The competition supports their capacity to effectively explain their research in three minutes, in a language appropriate to a non-specialist audience.
This year, representatives from 57 universities from across Australia, New Zealand, Japan, Hong Kong, Malaysia and Singapore will compete for the title of the 2022 Virtual Asia-Pacific 3MT Winner.
Dr Siobhan has successfully made it to the Asia-Pacific Semi-finals of this competition after winning Flinders University finals. To view her presentation, please follow the link below:
Dr Siobhan's 3MT Presentation
To vote for the People's Choice award, please follow the link below:
Vote for People's Choice
To watch the whole Showcase, please follow the link below:
Asia-Pacific 3MT Semi-finals Showcase

Plastic Surgery Congress

Dr Siobhan attended the Plastic Surgery Congress (PSC) 2022 on the Gold Coast in June. She presented the first study of her PhD research on post-partum rectus diastasis - the Interview Study. The presentation was well received and the audio clips of real women who were interviewed left a lasting impact on the audience members.
Dr Siobhan's PhD supervisor, Associate Professor Nicola Dean was also inducted as the first female President of the Australian Society of Plastic Surgeons. A. Prof Dean is an incredible advocate for women living with post-partum rectus diastasis, having led the MSAC application that resulted in the Medicare item number for abdominoplasty being reinstated, and driving this PhD that will form the definitive evidence for it.

Interview Study Presentation

The results of the Interview Study were presented at the Plastic Surgery Congress 2022 on the Gold Coast, Australia in June. Follow the link to watch a recording of the presentation.

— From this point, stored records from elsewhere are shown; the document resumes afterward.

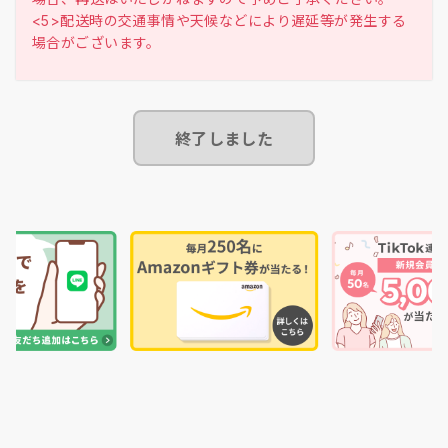
<5>配送時の交通事情や天候などにより遅延等が発生する
終了しました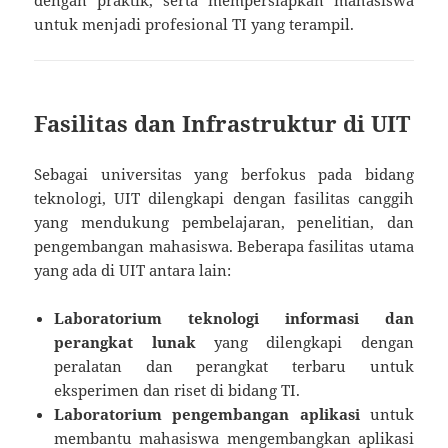
untuk menjadi profesional TI yang terampil.
Fasilitas dan Infrastruktur di UIT
Sebagai universitas yang berfokus pada bidang
teknologi, UIT dilengkapi dengan fasilitas canggih
yang mendukung pembelajaran, penelitian, dan
pengembangan mahasiswa. Beberapa fasilitas utama
yang ada di UIT antara lain:
Laboratorium teknologi informasi dan
perangkat lunak
yang dilengkapi dengan
peralatan dan perangkat terbaru untuk
eksperimen dan riset di bidang TI.
Laboratorium pengembangan aplikasi
untuk
membantu mahasiswa mengembangkan aplikasi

RACS Annual Scientific Congress

Dr Siobhan attended the RACS ASC in Brisbane 2022. She presented her research on the safety of omitting radiotherapy in the treatment of surgically excised DCIS (breast cancer) and submitted a poster-presentation on "The History of Abdominoplasty". Dr Siobhan was able to reconnect with surgical colleagues in person for the first time since pre-COVID, and was able to network with senior surgeons and mentor medical students interested in surgery. The Women in Surgery breakfast was a particular highlight. To view her poster presentation please click here: 
Dr Siobhan's

Measuring RD

Rectus diastasis or abdominal separation can sometimes occur after pregnancy. There are many different ways to measure rectus diastasis (RD), or the distance between the rectus muscles.
Some doctors and physiotherapists may use the finger palpation method, callipers, ultrasound or CT imaging – or a combination of these.
There is no official guideline to measuring RD, nor is there a specific cut off value. Unfortunately, these methods are not equal when it comes to accuracy. When you think about it – one person’s fingers are probably not going to be equal to another person’s fingers, especially when comparing male and female practitioners!
If the practitioner is just trying to say that there is a muscle separation, then fingers would be fine, but if we need a more accurate measurement… ultrasound holds the lead as the gold standard for accuracy and reproducibility(1).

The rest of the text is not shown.